The Australian Dollar rose on Tuesday December 5th to the one month against the USD as better than projected economic data (retail sales up 0.5% m/m against consensus estimate at 0.3% m/m) fueled expectations that the Reserve Bank of Australia could tighten monetary policy in 2018. However, the AUD gave back some of the gains the following day after weaker than forecasted GDP growth (0.6% q/q, consensus 0.7% q/q). The main source of concern for Australian economic perspectives is the weak contribution on GDP growth from consumer spending (0.1%) and net trade (nil).
At the end December 5th monetary policy meeting, the reserve Bank of Australia held its cash rate target at 1.5%, in line with economists’ predictions.
RBA governor Philip Lowe noted that while both the consumer price index and underlying inflation were running below two per cent, the bank maintained its forecast for inflation to “pick up gradually as the economy strengthens”. Mr. Lowe said “forward-looking indicators continue to point to solid growth in employment over the period ahead” following strong employment growth in 2017. He added that low wage growth is “likely to continue for a while yet, although the stronger conditions in the labor market should see some lift in wage growth over time”. The RBA expects Australia’s gross domestic product to grow at around 3% for the next few years.
Despite being well below the highest level against the USD touched in 2011 at 1.1, we hardly consider the AUD as a BUY opportunity at the current level. The main reason is that the AUD is still 10% overvalued against the USD according to OECD’ PPP, as indicated by the following chart. While this is not a short-term trading tool, the index is useful to catch long-term buying or selling opportunities.
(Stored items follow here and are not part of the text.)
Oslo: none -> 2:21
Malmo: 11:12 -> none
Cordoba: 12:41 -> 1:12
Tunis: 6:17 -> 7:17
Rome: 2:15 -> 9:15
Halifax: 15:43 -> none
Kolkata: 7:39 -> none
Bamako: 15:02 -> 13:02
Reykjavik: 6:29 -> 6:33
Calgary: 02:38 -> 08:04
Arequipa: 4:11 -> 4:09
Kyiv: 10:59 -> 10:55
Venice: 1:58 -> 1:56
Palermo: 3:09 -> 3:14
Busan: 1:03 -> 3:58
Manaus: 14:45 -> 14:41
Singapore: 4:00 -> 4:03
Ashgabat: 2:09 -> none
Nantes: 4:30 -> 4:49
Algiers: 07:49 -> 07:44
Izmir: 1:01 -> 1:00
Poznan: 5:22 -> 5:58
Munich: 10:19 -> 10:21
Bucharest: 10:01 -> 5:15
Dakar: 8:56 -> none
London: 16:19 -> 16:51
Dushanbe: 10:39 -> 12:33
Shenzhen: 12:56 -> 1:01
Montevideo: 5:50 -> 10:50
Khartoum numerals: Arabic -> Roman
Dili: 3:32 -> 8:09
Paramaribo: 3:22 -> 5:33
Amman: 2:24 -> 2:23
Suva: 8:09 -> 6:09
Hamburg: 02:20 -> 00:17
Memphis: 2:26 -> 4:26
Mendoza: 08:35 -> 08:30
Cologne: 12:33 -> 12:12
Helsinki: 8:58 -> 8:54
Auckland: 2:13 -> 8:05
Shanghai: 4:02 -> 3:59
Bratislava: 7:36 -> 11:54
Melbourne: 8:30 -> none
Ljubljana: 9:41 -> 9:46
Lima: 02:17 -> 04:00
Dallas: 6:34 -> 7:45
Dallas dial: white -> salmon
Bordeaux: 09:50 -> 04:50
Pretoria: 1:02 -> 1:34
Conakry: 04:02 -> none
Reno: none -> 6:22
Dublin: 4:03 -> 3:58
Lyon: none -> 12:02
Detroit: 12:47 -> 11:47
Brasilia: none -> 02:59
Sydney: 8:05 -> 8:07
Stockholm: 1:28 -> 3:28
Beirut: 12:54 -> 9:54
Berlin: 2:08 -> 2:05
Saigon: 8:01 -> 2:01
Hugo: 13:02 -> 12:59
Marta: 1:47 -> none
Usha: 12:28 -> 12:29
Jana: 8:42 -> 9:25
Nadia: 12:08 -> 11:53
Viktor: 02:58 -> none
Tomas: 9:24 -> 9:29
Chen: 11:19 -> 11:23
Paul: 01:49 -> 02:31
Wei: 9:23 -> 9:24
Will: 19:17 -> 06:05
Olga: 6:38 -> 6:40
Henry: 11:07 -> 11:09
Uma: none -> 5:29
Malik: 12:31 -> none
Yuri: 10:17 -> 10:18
Moreover, in the short-term we think that interest rate differentials will be favorable to the USD. Indeed, we estimate that the US 2 year yield could continue to be supported by expectations that the Fed could extend tightening monetary policy in 2018. Latest Fed projections are for a 25bp rate hike to 1.25/1.5% on December 13 and 3 more rate hikes in 2018. On the contrary, we see only 50% probabilities of a 25% rate hike in 2018 as economic growth could be below expectations. For example, the IMF projected a 2.9% growth rate for Australian economy in 2018 that could be hardly achieved if the latest softening of consumer spending and net export will be confirmed.